• **Task instructions**
Search the records below for the word "angličtina". Copy each line where it occurs.

(Records drawn from a dataset)
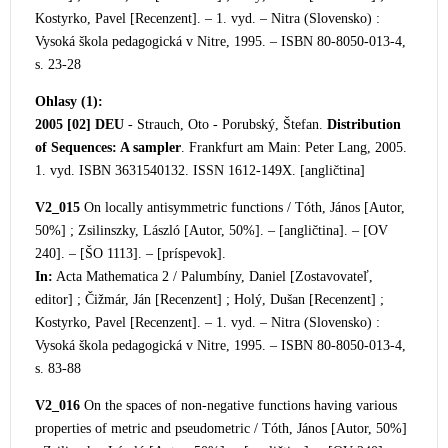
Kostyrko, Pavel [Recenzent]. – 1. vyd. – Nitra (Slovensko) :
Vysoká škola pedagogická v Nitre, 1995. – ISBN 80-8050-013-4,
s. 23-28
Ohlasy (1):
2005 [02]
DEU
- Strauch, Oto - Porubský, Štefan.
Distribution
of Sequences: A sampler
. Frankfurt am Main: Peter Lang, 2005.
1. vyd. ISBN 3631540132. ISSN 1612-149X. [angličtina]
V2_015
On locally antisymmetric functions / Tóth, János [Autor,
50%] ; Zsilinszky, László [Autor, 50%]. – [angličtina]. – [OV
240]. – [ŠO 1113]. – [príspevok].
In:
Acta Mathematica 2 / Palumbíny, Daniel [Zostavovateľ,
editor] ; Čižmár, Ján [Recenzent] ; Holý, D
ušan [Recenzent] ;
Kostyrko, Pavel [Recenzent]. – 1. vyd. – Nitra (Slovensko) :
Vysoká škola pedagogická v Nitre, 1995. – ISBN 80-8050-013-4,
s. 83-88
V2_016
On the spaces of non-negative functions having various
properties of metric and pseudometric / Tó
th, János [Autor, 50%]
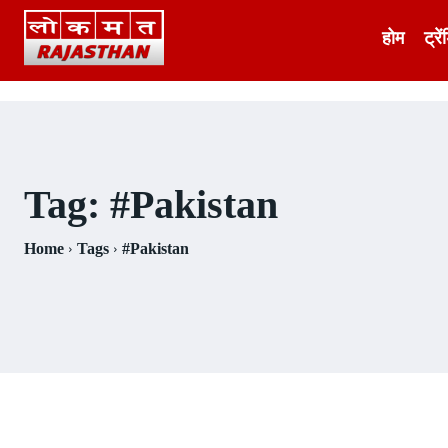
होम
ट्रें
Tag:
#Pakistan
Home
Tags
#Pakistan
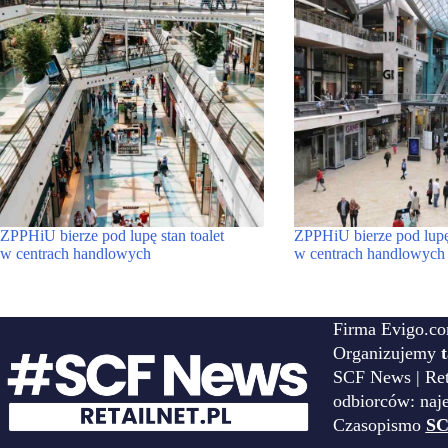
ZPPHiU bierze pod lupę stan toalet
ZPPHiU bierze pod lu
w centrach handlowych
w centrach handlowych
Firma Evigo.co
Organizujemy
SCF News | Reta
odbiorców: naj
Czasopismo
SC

* * *

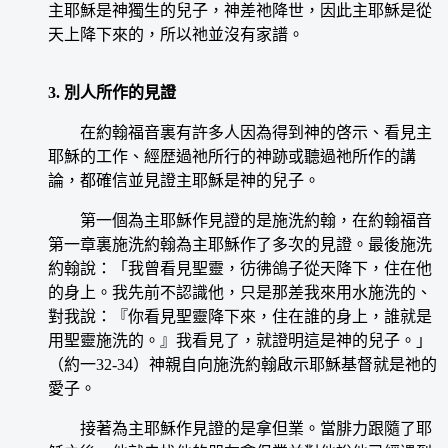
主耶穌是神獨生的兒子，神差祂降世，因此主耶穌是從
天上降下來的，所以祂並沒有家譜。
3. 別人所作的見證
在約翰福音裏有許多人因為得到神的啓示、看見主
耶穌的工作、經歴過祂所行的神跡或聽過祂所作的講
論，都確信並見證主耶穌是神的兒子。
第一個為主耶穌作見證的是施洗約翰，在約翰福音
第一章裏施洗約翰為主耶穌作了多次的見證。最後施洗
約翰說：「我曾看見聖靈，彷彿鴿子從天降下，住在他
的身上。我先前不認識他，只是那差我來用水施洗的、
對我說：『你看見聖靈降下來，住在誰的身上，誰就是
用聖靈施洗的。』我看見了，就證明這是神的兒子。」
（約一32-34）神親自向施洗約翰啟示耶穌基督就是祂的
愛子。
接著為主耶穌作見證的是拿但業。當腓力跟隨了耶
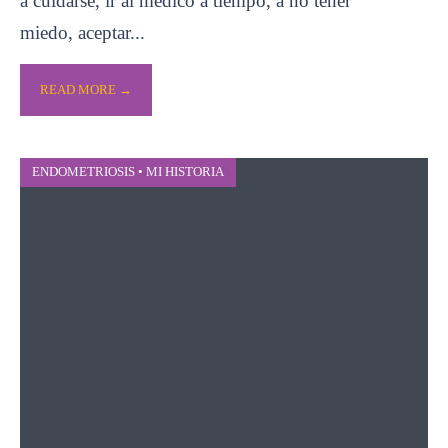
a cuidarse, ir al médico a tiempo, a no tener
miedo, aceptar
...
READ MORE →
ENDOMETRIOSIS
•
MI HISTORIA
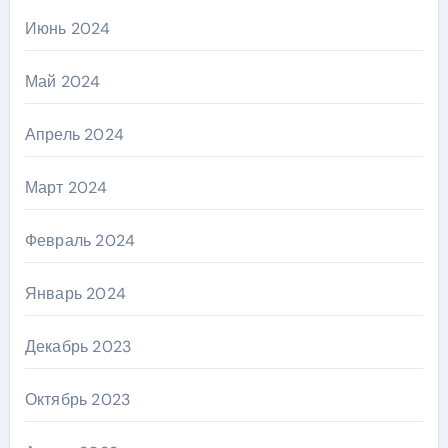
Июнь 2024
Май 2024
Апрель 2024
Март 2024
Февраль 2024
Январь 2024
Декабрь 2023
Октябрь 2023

==

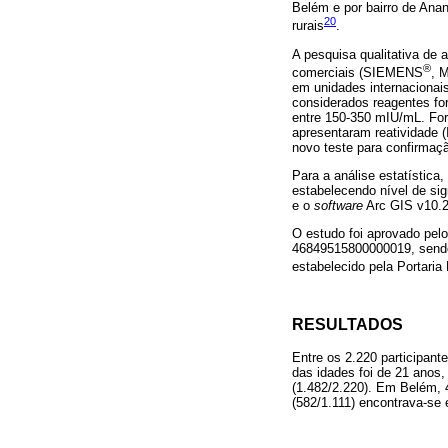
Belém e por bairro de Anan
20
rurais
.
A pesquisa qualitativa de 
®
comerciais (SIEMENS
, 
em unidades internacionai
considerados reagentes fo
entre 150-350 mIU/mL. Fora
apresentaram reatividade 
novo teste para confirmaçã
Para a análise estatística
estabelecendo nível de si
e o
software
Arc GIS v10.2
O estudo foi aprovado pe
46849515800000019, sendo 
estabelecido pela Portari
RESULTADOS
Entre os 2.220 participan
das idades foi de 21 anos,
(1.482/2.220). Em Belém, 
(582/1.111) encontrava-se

• **Answer to this problem**
1. vyd. ISBN 3631540132. ISSN 1612-149X. [angličtina]
50%] ; Zsilinszky, László [Autor, 50%]. – [angličtina]. – [OV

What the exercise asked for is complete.